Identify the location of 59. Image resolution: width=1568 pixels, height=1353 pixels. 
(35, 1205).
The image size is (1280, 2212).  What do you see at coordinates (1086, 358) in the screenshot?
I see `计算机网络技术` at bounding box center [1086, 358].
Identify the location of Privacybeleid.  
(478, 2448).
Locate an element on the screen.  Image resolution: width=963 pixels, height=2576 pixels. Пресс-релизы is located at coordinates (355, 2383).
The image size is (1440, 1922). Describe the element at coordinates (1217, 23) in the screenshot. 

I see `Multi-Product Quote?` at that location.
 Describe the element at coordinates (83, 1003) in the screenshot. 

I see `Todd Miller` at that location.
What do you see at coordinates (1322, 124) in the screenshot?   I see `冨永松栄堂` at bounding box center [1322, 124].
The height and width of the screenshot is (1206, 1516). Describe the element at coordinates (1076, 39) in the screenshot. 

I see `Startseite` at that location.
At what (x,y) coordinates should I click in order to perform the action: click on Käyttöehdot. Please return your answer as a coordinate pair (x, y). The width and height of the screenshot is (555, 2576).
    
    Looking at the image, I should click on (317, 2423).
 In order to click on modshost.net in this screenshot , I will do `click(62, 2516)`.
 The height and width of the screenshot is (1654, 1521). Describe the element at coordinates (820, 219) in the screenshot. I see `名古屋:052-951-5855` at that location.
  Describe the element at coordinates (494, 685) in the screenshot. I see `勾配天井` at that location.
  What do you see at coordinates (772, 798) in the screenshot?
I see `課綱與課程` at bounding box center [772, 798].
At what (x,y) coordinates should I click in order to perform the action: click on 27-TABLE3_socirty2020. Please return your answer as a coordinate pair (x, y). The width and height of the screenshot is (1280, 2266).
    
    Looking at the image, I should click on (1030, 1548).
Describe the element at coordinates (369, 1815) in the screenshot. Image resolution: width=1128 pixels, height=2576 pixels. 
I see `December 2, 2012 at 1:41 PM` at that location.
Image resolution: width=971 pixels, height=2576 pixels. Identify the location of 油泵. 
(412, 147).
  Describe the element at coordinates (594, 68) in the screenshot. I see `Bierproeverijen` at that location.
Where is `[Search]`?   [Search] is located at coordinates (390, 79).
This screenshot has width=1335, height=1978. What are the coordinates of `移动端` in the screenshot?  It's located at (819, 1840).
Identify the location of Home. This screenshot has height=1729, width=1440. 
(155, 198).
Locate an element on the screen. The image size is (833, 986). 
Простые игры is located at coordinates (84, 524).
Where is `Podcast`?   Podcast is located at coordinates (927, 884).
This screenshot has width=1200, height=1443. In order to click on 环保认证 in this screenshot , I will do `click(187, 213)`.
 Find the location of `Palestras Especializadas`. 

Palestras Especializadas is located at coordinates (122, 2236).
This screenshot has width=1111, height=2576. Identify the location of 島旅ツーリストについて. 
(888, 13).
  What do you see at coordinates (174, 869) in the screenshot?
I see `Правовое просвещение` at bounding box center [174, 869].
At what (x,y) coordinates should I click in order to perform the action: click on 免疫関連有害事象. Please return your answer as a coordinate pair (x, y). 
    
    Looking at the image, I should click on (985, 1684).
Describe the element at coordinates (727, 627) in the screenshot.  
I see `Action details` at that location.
━━━━━━━━━━━━━━━━━━━━━━━━━━━━━━
● EXERCISE
Would you please transcribe the records above in full and exactly?

● TASK ANSWER
Identify the location of 59. Image resolution: width=1568 pixels, height=1353 pixels. 
(35, 1205).
The image size is (1280, 2212).  What do you see at coordinates (1086, 358) in the screenshot?
I see `计算机网络技术` at bounding box center [1086, 358].
Identify the location of Privacybeleid.  
(478, 2448).
Locate an element on the screen.  Image resolution: width=963 pixels, height=2576 pixels. Пресс-релизы is located at coordinates (355, 2383).
The image size is (1440, 1922). Describe the element at coordinates (1217, 23) in the screenshot. 

I see `Multi-Product Quote?` at that location.
 Describe the element at coordinates (83, 1003) in the screenshot. 

I see `Todd Miller` at that location.
What do you see at coordinates (1322, 124) in the screenshot?   I see `冨永松栄堂` at bounding box center [1322, 124].
The height and width of the screenshot is (1206, 1516). Describe the element at coordinates (1076, 39) in the screenshot. 

I see `Startseite` at that location.
At what (x,y) coordinates should I click in order to perform the action: click on Käyttöehdot. Please return your answer as a coordinate pair (x, y). The width and height of the screenshot is (555, 2576).
    
    Looking at the image, I should click on (317, 2423).
 In order to click on modshost.net in this screenshot , I will do `click(62, 2516)`.
 The height and width of the screenshot is (1654, 1521). Describe the element at coordinates (820, 219) in the screenshot. I see `名古屋:052-951-5855` at that location.
  Describe the element at coordinates (494, 685) in the screenshot. I see `勾配天井` at that location.
  What do you see at coordinates (772, 798) in the screenshot?
I see `課綱與課程` at bounding box center [772, 798].
At what (x,y) coordinates should I click in order to perform the action: click on 27-TABLE3_socirty2020. Please return your answer as a coordinate pair (x, y). The width and height of the screenshot is (1280, 2266).
    
    Looking at the image, I should click on (1030, 1548).
Describe the element at coordinates (369, 1815) in the screenshot. Image resolution: width=1128 pixels, height=2576 pixels. 
I see `December 2, 2012 at 1:41 PM` at that location.
Image resolution: width=971 pixels, height=2576 pixels. Identify the location of 油泵. 
(412, 147).
  Describe the element at coordinates (594, 68) in the screenshot. I see `Bierproeverijen` at that location.
Where is `[Search]`?   [Search] is located at coordinates (390, 79).
This screenshot has width=1335, height=1978. What are the coordinates of `移动端` in the screenshot?  It's located at (819, 1840).
Identify the location of Home. This screenshot has height=1729, width=1440. 
(155, 198).
Locate an element on the screen. The image size is (833, 986). 
Простые игры is located at coordinates (84, 524).
Where is `Podcast`?   Podcast is located at coordinates (927, 884).
This screenshot has width=1200, height=1443. In order to click on 环保认证 in this screenshot , I will do `click(187, 213)`.
 Find the location of `Palestras Especializadas`. 

Palestras Especializadas is located at coordinates (122, 2236).
This screenshot has width=1111, height=2576. Identify the location of 島旅ツーリストについて. 
(888, 13).
  What do you see at coordinates (174, 869) in the screenshot?
I see `Правовое просвещение` at bounding box center [174, 869].
At what (x,y) coordinates should I click in order to perform the action: click on 免疫関連有害事象. Please return your answer as a coordinate pair (x, y). 
    
    Looking at the image, I should click on (985, 1684).
Describe the element at coordinates (727, 627) in the screenshot.  
I see `Action details` at that location.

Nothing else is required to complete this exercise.